### To do
In the listing below, the lines starting with the line with "You are a GUI" and going on through the line with "The width and" are to be reproduced exactly, and only those.

### Records for this exercise
──────
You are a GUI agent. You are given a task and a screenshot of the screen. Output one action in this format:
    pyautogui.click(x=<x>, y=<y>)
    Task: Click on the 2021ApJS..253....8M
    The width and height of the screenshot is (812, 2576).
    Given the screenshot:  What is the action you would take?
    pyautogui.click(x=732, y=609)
──────
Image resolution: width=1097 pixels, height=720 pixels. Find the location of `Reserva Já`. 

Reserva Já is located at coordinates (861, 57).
──────
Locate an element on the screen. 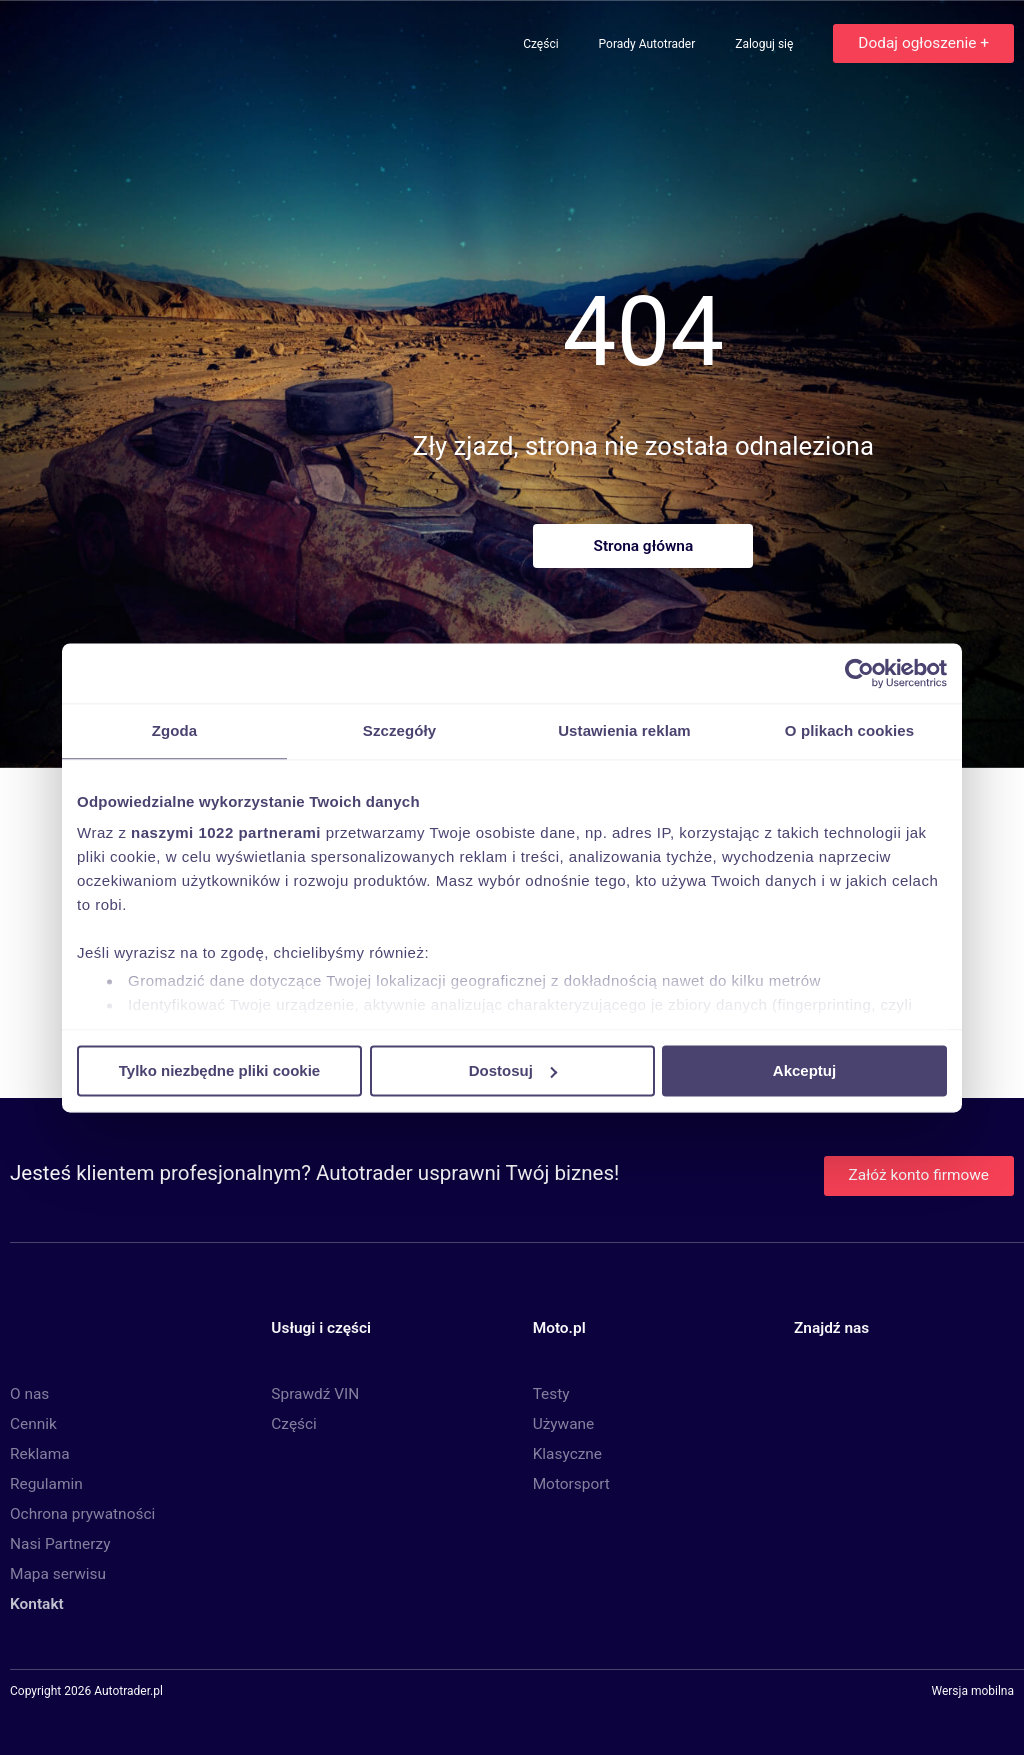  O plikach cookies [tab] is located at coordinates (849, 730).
──────
### Output of the task
You are a GUI agent. You are given a task and a screenshot of the screen. Output one action in this format:
    pyautogui.click(x=<x>, y=<y>)
    Task: Click on the 2021ApJS..253....8M
    The width and height of the screenshot is (812, 2576).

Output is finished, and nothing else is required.